In 1971, Marvin Gaye released What’s Goin’ On?, an album of unprecedented ambition for soul music, which addressed real issues – poverty, the state of the nation, the economy – and did so with thick, complex arrangements and, of course, smooth, emotional, inspirational singing. It has since been described, often, as the greatest album of all time. It was nothing less than a new birth of soul, the coccoon from which would hatch a wonderful butterfly: a mature, album-based music which would last forever.

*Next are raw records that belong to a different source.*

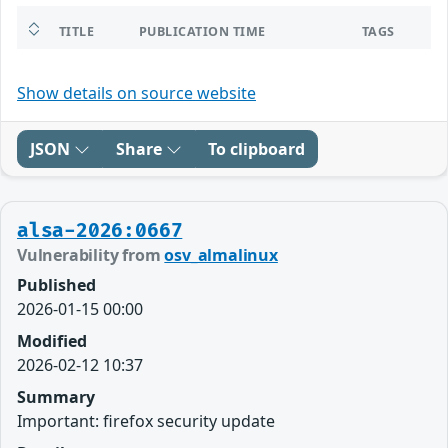
TITLE
PUBLICATION TIME
TAGS
Show details on source website
JSON
Share
To clipboard
alsa-2026:0667
Vulnerability from
osv_almalinux
Published
2026-01-15 00:00
Modified
2026-02-12 10:37
Summary
Important: firefox security update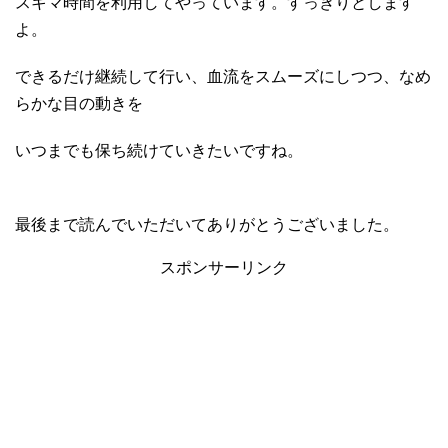
スキマ時間を利用してやっています。すっきりとします
よ。
できるだけ継続して行い、血流をスムーズにしつつ、なめ
らかな目の動きを
いつまでも保ち続けていきたいですね。
最後まで読んでいただいてありがとうございました。
スポンサーリンク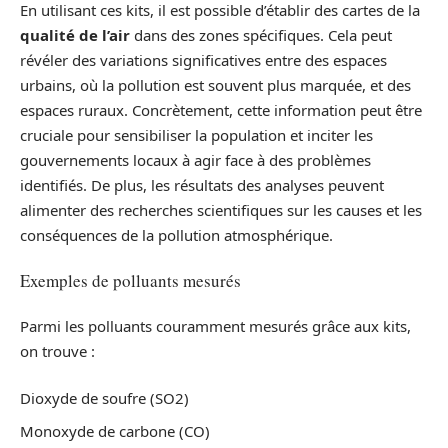
En utilisant ces kits, il est possible d’établir des cartes de la
qualité de l’air
dans des zones spécifiques. Cela peut
révéler des variations significatives entre des espaces
urbains, où la pollution est souvent plus marquée, et des
espaces ruraux. Concrètement, cette information peut être
cruciale pour sensibiliser la population et inciter les
gouvernements locaux à agir face à des problèmes
identifiés. De plus, les résultats des analyses peuvent
alimenter des recherches scientifiques sur les causes et les
conséquences de la pollution atmosphérique.
Exemples de polluants mesurés
Parmi les polluants couramment mesurés grâce aux kits,
on trouve :
Dioxyde de soufre (SO2)
Monoxyde de carbone (CO)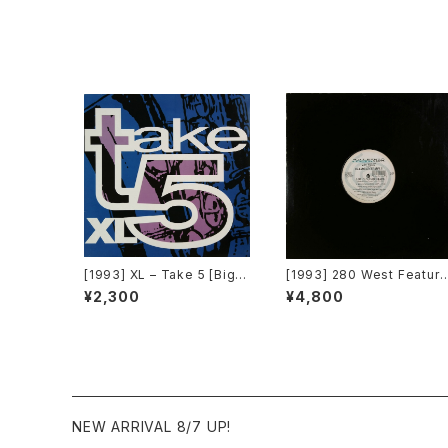
ovements]
[1993] XL – Take 5 [Big T
[1993] 280 West Featuri
ime International]
g Diamond Temple – Lo
¥2,300
¥4,800
e's Masquerade [Kaleidi
ascope Records]
NEW ARRIVAL 8/7 UP!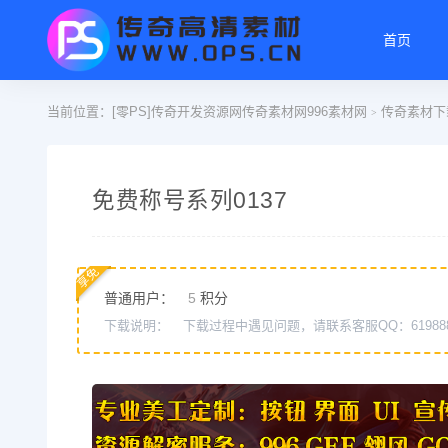
首页
当前位置：
[零PS]传奇开发资源网传奇素材网996素材网
传奇素材下
>
免费称号系列0137
享免
普通用户：
5
积分
下载说明：
下载过程中遇见问题，请联系客服QQ：61988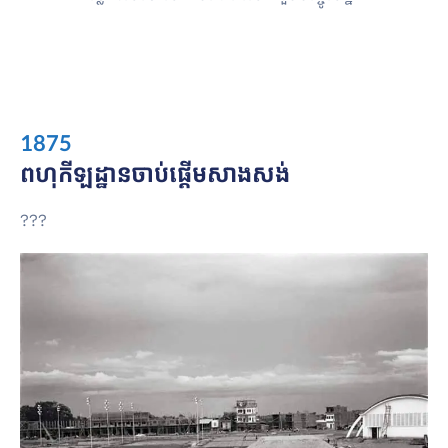
1875
ពហុកីឡដ្ឋានចាប់ផ្ដើមសាងសង់
???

By, oh, 1976 or so, soul music was in a bad way: within another five years, soul was creatively dead and commercially wounded, floundering in a quicksand of overcooked bedroom schlock . What had happened? Most critics and commentators blamed the rise of disco, a bastardised kind of black music, production-line funk which had attracted multiracial and polysexual dancers to clubs where they could dance and have fun. They didn’t ask why disco had become necessary in the first place, didn’t ask why people were buying these repetitive, ultra-catchy songs and – relatively speaking – spurning bloated albums like the Temptations’ Masterpiece or the O’Jays’ Ship Ahoy, with its thirteen-minute ‘soul opera’ title track on the subject of slavery. They certainly didn’t look across the way to rock, where the album was King and where monstrously over-extended records were causing an intense critical backlash against overweening ambition and in favour of – yes – simplicity and acceptability. Disco was the black punk, simple as that.

It’s often said that it’s wrong to blame Sgt. Pepper’s for progressive rock: is it wrong to blame Marvin Gaye for the pomposity of album-based soul? No, because What’s Goin’ On is no work of genius – it has all the faults its successors did. A vagueness at its centre, an unwillingness to offer analysis and a reliance instead on vocal technique and empty empathy. Critics ever since have swooned over how ‘brave’ it was of Gaye to tackle social issues – but why was it brave? The message of the title track boils down to “It is bad that bad things happen”, not something anyone could disagree with, but equally not likely to have an effect, to change people’s minds. Disco was attacked for its vacuity, but at least it was an honest vacuity, whereas most social-issue soul, Gaye’s opus included, hid its lack of real commentary under a parade of platitudes and the occasional sob or melismatic howl. The will to comment was there, sure – some singers, like Curtis Mayfield, even had the verbal felicity to do something with it – but it would take hip-hop to open up a space where truly substantive things could be said and thought. Gaye’s brand of soul was just sound and technique and signified nothing: it was no surprise at all that it was this stuff that became the bible for ‘serious’ 80s pop music, with even the horrendous Spandau Ballet crooning smugly about “Lis’nin’ to Maaaaarvin all night long….”.

Motown boss Berry Gordy tried to stop the release of What’s Goin’ On?, and he’s been painted as a cloth-eared villain ever since. But Gordy was not a stupid man, and certainly not a philistine: over ten years before he’d written “Money”, after all, which said more intelligent things in a slyer fashion than anything on Gaye’s hand-wringing epic. That was the problem: the worst thing about What’s Goin’ On? wasn’t what it caused but what it replaced – the old Motown had been a place where songwriters, their skills honed by hectic competition, would turn out three-minute gems with polished (and insightful!) lyrics, brilliant high-impact arrangements and absolutely irresistible beats. By 1971 that version of the company was on the wane anyway, but What’s Goin’ On was one big nail in its coffin. So Marvin Gaye helped destroy the best pop label the world ever saw, and in doing so turned soul music into a gigantic supper club. Greatness indeed, I’m sure you’ll agree.